== The task ==
Check each line of the entries. Copy the ones that contain the string "فروش".

== Transcribed page contents ==

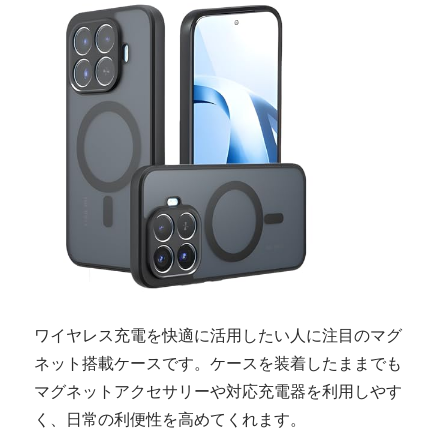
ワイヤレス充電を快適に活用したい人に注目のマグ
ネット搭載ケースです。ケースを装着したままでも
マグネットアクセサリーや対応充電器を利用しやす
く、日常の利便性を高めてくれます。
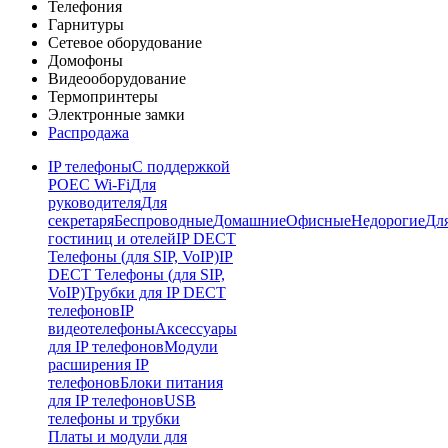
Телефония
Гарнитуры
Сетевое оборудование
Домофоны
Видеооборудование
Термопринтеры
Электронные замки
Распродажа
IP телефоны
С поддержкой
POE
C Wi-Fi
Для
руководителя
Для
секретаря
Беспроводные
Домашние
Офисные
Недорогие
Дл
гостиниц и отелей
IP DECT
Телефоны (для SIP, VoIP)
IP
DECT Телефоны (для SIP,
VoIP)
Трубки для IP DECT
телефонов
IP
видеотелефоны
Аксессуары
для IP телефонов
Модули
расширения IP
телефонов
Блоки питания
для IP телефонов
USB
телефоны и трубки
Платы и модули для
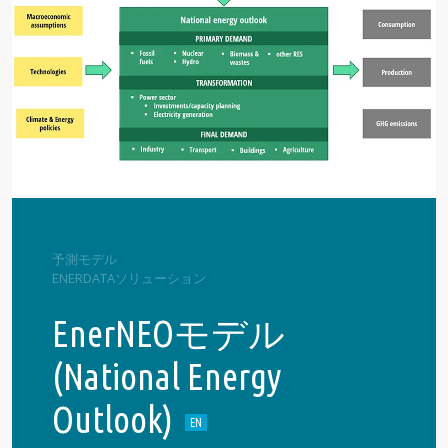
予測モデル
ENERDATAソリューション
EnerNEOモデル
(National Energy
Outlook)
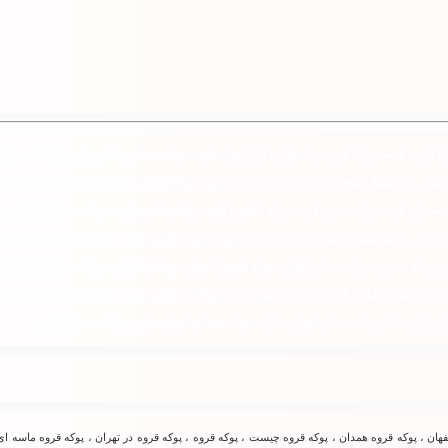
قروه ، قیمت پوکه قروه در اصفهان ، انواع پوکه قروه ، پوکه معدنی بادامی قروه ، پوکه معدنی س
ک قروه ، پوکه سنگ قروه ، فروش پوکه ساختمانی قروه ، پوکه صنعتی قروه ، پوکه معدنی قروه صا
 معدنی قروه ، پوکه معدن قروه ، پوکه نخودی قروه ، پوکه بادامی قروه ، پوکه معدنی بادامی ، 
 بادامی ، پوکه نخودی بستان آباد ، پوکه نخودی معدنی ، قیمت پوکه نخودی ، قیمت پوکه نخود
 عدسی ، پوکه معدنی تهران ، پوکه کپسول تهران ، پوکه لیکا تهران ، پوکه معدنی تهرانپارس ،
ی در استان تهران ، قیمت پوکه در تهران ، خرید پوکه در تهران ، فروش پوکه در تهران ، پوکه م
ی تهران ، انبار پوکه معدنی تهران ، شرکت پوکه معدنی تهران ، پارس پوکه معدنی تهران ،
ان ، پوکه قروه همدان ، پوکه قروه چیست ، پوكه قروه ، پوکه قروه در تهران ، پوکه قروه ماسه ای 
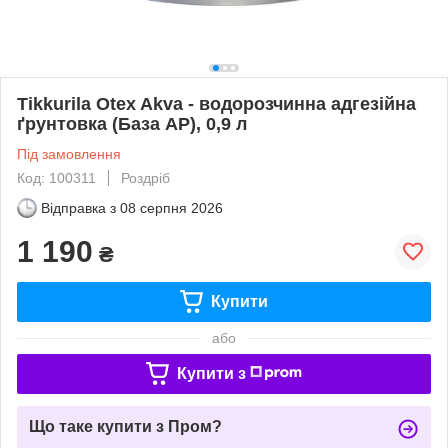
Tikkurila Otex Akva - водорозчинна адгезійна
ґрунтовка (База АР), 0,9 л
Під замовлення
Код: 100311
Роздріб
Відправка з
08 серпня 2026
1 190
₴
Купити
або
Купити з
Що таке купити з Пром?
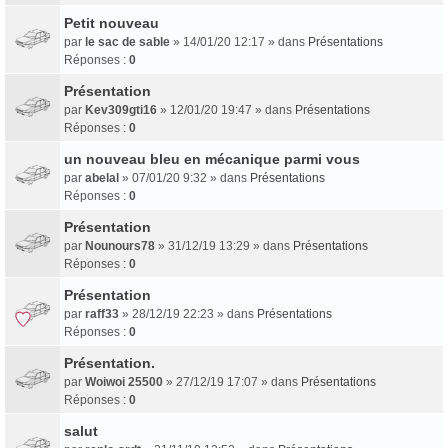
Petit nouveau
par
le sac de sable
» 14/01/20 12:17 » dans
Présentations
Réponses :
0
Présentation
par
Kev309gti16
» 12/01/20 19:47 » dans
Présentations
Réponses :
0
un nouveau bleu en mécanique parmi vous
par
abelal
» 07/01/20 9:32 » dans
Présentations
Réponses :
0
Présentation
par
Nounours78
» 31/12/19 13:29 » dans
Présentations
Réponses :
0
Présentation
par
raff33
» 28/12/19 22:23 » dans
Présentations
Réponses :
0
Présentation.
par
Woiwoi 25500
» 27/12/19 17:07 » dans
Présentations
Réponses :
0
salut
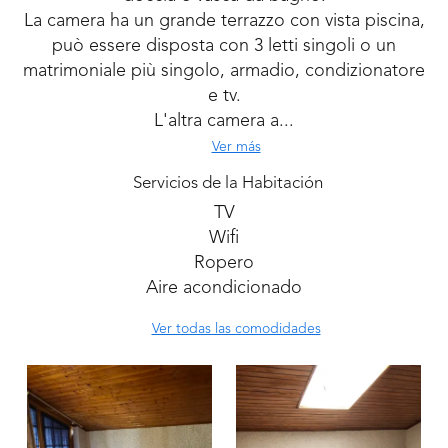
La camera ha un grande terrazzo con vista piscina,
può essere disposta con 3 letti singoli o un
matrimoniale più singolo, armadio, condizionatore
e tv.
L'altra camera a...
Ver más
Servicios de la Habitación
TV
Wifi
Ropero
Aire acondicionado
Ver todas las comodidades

== Written reply ==
ک قروه ، پوکه سنگ قروه ، فروش پوکه ساختمانی قروه ، پوکه صنعتی قروه ، پوکه معدنی قروه صا
ی در استان تهران ، قیمت پوکه در تهران ، خرید پوکه در تهران ، فروش پوکه در تهران ، پوکه م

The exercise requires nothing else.